- [EXERCISE REQUIREMENTS]
Below this line are records; transcribe exactly the lines between the one holding "Proszę o skorzystanie z formularza" and the one holding "окупованих територіях", inclusive, and omit the pictures.

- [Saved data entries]
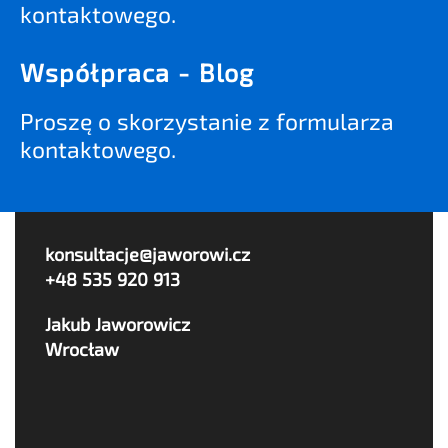
kontaktowego.
Współpraca - Blog
Proszę o skorzystanie z formularza
kontaktowego.
konsultacje@jaworowi.cz
+48 535 920 913
Jakub Jaworowicz
Wrocław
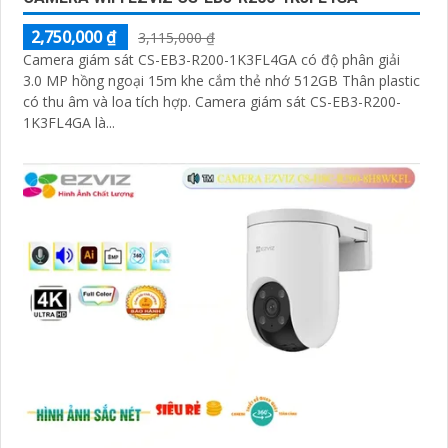
2,750,000 ₫
3,115,000 ₫
Camera giám sát CS-EB3-R200-1K3FL4GA có độ phân giải
3.0 MP hồng ngoại 15m khe cắm thẻ nhớ 512GB Thân plastic
có thu âm và loa tích hợp. Camera giám sát CS-EB3-R200-
1K3FL4GA là...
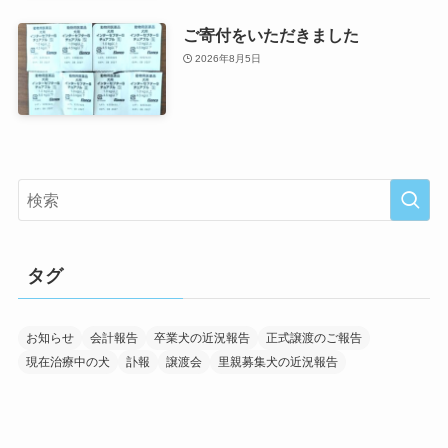
ご寄付をいただきました
2026年8月5日
タグ
お知らせ
会計報告
卒業犬の近況報告
正式譲渡のご報告
現在治療中の犬
訃報
譲渡会
里親募集犬の近況報告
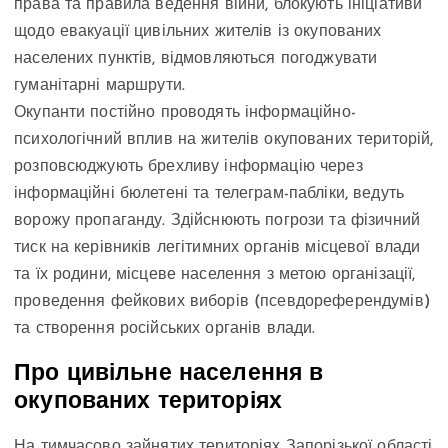
права та правила ведення війни, блокують ініціативи
щодо евакуації цивільних жителів із окупованих
населених пунктів, відмовляються погоджувати
гуманітарні маршрути.
Окупанти постійно проводять інформаційно-
психологічний вплив на жителів окупованих територій,
розповсюджують брехливу інформацію через
інформаційні бюлетені та телеграм-пабліки, ведуть
ворожу пропаганду. Здійснюють погрози та фізичний
тиск на керівників легітимних органів місцевої влади
та їх родини, місцеве населення з метою організації,
проведення фейкових виборів (псевдореферендумів)
та створення російських органів влади.
Про цивільне населення в
окупованих територіях
На тимчасово зайнятих територіях Запорізької області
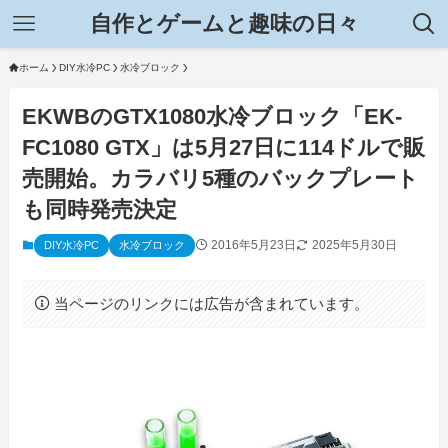
自作とゲームと趣味の日々
ホーム
DIY水冷PC
水冷ブロック
EKWBのGTX1080水冷ブロック「EK-
FC1080 GTX」は5月27日に114ドルで販
売開始。カラバリ5種のバックプレート
も同時発売決定
2016年5月23日
2025年5月30日
DIY水冷PC
水冷ブロック
当ページのリンクには広告が含まれています。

- [SOLUTION TO THE EXERCISE]
Proszę o skorzystanie z formularza
kontaktowego.
konsultacje@jaworowi.cz
+48 535 920 913
Jakub Jaworowicz
Wrocław
2,750,000 ₫
3,115,000 ₫
Camera giám sát CS-EB3-R200-1K3FL4GA có độ phân giải
3.0 MP hồng ngoại 15m khe cắm thẻ nhớ 512GB Thân plastic
có thu âm và loa tích hợp. Camera giám sát CS-EB3-R200-
1K3FL4GA là...
ご寄付をいただきました
2026年8月5日
タグ
お知らせ
会計報告
卒業犬の近況報告
正式譲渡のご報告
現在治療中の犬
訃報
譲渡会
里親募集犬の近況報告
права та правила ведення війни, блокують ініціативи
щодо евакуації цивільних жителів із окупованих
населених пунктів, відмовляються погоджувати
гуманітарні маршрути.
Окупанти постійно проводять інформаційно-
психологічний вплив на жителів окупованих територій,
розповсюджують брехливу інформацію через
інформаційні бюлетені та телеграм-пабліки, ведуть
ворожу пропаганду. Здійснюють погрози та фізичний
тиск на керівників легітимних органів місцевої влади
та їх родини, місцеве населення з метою організації,
проведення фейкових виборів (псевдореферендумів)
та створення російських органів влади.
Про цивільне населення в
окупованих територіях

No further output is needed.